▶ Your assignment:
Report every line of the listing below in which the string "Детали" occurs.

********

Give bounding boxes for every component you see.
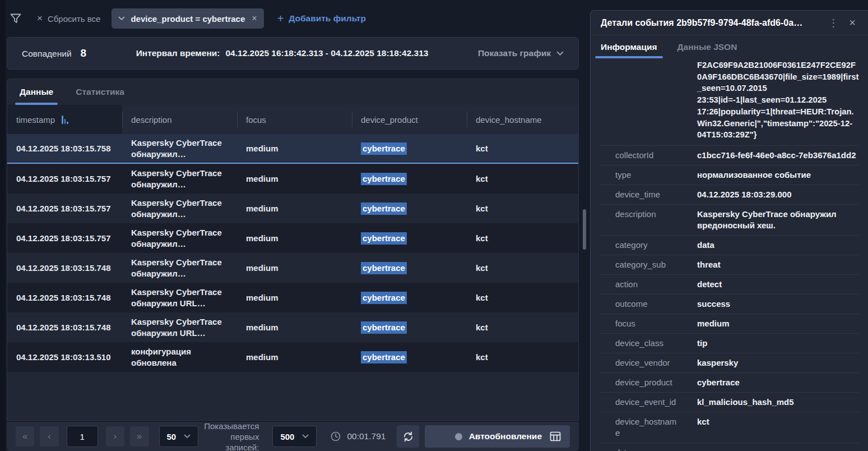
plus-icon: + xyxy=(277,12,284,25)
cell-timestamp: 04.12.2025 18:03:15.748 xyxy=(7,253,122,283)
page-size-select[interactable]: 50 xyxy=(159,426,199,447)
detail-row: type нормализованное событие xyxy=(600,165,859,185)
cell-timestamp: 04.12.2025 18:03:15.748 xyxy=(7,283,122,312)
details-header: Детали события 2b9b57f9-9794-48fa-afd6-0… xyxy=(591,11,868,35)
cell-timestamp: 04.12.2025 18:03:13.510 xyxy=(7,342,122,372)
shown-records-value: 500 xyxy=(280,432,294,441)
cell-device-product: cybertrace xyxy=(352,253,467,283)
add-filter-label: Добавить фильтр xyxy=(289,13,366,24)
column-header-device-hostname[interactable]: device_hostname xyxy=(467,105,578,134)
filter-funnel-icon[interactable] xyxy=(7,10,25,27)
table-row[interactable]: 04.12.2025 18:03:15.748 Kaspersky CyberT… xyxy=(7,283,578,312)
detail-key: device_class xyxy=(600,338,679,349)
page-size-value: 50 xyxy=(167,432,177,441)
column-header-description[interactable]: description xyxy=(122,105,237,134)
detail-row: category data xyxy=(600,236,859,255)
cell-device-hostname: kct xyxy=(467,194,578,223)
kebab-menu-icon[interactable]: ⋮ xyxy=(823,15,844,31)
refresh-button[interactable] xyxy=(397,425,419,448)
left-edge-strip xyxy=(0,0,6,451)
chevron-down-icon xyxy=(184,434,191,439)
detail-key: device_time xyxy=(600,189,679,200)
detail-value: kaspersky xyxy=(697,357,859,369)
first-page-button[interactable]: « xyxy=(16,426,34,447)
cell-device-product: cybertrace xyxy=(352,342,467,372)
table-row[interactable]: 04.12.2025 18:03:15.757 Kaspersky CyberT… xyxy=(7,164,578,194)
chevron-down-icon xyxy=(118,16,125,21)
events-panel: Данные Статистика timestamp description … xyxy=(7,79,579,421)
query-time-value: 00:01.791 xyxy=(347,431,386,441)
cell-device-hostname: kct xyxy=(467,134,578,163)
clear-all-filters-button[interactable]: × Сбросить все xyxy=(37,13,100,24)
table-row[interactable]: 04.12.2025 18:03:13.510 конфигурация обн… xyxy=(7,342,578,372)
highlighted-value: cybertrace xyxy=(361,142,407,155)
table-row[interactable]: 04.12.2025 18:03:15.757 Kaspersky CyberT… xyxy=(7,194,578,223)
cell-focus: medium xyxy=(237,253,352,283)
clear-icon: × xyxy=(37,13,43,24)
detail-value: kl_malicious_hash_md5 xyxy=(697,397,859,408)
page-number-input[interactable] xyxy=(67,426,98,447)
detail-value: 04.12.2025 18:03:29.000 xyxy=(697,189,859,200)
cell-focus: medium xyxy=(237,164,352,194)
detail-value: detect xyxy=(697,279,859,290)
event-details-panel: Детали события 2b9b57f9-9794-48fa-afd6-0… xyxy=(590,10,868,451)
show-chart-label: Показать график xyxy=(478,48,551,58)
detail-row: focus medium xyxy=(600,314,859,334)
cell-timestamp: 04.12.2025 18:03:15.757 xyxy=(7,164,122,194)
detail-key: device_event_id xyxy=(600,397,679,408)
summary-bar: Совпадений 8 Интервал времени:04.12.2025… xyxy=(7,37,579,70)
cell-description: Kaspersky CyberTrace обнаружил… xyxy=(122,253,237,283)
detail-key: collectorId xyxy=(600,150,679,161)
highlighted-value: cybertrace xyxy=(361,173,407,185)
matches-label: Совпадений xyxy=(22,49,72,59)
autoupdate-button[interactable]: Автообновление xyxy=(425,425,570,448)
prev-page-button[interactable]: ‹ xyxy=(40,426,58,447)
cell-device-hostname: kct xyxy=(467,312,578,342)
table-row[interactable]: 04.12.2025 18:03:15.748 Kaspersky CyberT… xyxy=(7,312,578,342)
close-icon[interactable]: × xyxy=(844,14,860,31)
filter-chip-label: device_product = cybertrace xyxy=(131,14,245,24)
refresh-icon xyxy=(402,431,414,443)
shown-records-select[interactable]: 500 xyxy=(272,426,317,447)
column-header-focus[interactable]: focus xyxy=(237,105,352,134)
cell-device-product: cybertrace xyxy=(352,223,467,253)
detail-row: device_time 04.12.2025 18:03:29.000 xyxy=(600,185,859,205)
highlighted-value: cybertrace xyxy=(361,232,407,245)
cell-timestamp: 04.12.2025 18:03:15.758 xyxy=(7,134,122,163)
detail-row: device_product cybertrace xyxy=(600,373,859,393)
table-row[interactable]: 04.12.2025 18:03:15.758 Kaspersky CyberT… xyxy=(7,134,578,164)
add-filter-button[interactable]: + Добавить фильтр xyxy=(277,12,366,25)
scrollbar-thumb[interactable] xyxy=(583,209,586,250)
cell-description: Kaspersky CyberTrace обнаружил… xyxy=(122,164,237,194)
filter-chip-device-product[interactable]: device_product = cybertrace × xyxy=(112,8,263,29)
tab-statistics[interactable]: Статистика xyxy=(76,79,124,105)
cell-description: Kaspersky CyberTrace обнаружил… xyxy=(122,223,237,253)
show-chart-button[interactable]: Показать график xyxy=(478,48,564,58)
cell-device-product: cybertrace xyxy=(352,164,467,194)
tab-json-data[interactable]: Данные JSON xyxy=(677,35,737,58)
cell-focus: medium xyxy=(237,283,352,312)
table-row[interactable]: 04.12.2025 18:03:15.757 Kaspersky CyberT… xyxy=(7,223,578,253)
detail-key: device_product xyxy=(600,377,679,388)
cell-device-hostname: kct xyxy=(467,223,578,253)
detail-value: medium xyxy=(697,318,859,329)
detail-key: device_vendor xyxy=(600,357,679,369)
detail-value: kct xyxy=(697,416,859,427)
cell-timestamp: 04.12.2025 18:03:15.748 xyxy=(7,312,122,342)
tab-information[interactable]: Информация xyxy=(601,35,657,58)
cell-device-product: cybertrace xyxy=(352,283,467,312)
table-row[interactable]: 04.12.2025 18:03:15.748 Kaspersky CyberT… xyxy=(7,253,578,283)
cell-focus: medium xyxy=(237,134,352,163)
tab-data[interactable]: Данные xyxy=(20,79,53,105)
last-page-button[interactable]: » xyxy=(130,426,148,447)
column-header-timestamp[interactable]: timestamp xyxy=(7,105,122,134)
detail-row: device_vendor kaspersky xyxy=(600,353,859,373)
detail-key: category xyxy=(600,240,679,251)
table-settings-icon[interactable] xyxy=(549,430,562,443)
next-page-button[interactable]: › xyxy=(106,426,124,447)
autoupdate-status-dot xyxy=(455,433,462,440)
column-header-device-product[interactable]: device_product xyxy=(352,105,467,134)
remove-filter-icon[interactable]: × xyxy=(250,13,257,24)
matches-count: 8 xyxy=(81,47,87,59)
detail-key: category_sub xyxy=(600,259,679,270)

********

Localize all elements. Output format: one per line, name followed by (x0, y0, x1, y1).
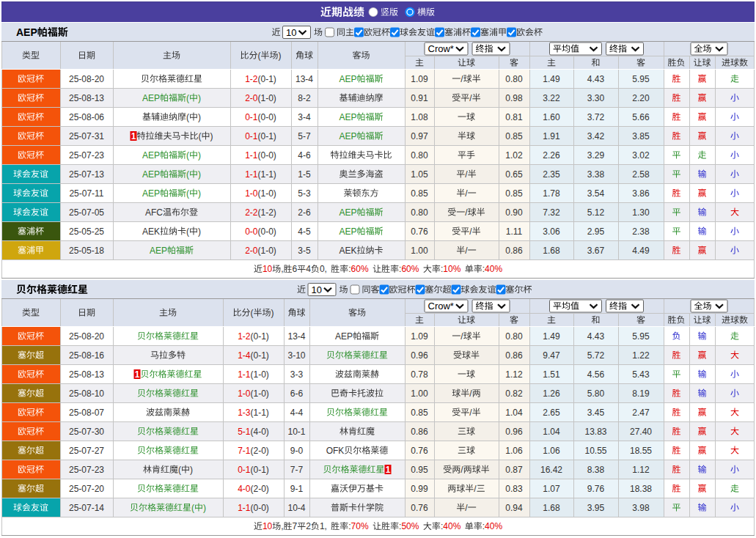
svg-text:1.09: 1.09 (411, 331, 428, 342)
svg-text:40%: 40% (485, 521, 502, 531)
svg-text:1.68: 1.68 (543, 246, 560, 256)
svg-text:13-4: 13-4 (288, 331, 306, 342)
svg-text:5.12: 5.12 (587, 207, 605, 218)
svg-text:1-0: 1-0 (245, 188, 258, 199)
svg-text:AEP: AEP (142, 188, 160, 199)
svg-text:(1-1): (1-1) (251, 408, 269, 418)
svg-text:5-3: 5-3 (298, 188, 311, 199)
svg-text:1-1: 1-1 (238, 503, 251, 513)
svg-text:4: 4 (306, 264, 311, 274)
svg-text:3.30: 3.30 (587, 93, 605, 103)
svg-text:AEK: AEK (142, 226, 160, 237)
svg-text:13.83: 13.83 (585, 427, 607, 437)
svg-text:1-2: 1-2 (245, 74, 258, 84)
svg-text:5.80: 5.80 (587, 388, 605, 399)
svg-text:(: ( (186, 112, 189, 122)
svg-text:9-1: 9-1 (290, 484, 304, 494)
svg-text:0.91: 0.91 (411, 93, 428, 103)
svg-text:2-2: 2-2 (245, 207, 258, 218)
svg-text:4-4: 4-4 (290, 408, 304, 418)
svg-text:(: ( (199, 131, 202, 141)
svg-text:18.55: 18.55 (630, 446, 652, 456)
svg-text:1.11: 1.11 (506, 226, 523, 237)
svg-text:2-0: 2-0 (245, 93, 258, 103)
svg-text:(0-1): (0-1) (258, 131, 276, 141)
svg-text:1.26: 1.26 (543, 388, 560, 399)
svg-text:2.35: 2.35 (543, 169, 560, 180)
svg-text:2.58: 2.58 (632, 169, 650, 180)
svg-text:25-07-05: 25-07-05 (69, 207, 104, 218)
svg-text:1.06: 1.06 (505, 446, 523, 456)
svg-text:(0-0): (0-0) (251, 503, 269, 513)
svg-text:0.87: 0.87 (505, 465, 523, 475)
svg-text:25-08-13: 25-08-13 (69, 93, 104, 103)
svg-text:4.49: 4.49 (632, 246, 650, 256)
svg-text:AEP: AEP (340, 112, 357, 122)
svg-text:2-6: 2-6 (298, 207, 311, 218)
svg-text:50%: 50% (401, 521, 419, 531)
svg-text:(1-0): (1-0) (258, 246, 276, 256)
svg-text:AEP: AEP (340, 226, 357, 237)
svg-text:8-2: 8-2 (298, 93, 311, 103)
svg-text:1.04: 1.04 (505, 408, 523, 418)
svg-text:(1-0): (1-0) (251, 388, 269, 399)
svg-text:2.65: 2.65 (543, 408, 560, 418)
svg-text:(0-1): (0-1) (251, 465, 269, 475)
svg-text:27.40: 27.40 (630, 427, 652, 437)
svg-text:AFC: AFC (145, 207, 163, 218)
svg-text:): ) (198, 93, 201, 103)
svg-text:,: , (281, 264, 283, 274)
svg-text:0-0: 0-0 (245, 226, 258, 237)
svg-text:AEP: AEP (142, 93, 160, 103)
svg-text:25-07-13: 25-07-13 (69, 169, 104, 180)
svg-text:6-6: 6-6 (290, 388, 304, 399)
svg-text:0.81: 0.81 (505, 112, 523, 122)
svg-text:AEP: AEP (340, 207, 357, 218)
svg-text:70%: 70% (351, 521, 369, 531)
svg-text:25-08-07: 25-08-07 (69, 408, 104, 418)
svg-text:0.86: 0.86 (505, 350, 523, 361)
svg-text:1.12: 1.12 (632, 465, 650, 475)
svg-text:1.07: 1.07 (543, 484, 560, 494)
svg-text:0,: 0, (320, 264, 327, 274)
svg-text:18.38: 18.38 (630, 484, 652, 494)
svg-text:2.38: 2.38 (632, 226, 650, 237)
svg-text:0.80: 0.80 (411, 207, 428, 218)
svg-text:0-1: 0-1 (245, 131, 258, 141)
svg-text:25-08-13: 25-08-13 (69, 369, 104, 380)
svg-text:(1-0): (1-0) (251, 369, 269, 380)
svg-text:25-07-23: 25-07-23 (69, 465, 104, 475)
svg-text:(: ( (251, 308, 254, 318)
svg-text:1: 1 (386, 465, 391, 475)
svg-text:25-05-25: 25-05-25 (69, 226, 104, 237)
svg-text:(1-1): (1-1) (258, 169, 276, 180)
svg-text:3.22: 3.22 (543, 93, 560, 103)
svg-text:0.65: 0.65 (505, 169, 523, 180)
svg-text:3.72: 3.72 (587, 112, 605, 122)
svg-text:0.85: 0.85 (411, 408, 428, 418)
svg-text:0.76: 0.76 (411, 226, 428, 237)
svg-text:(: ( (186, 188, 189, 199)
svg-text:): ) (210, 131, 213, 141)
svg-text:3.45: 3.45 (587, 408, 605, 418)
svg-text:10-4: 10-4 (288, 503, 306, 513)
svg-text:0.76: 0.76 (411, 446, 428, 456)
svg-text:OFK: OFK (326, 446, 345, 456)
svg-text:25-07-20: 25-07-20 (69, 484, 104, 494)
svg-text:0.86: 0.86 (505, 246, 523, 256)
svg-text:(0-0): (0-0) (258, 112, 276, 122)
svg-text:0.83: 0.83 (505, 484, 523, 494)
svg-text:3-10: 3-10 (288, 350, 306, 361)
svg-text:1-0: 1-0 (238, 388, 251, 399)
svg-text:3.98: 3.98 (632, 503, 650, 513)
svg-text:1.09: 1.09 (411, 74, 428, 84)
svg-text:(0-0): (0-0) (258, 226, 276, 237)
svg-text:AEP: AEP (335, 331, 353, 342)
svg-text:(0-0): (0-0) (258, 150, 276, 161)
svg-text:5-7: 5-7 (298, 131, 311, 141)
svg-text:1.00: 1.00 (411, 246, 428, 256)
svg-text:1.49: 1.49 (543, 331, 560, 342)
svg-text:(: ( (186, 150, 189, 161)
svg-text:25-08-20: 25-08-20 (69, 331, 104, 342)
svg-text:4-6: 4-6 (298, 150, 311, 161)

********

▶ Response to the task:
details-header: Детали события 2b9b57f9-9794-48fa-afd6-0… xyxy=(591,11,868,35)
event-details-panel: Детали события 2b9b57f9-9794-48fa-afd6-0… xyxy=(590,10,868,451)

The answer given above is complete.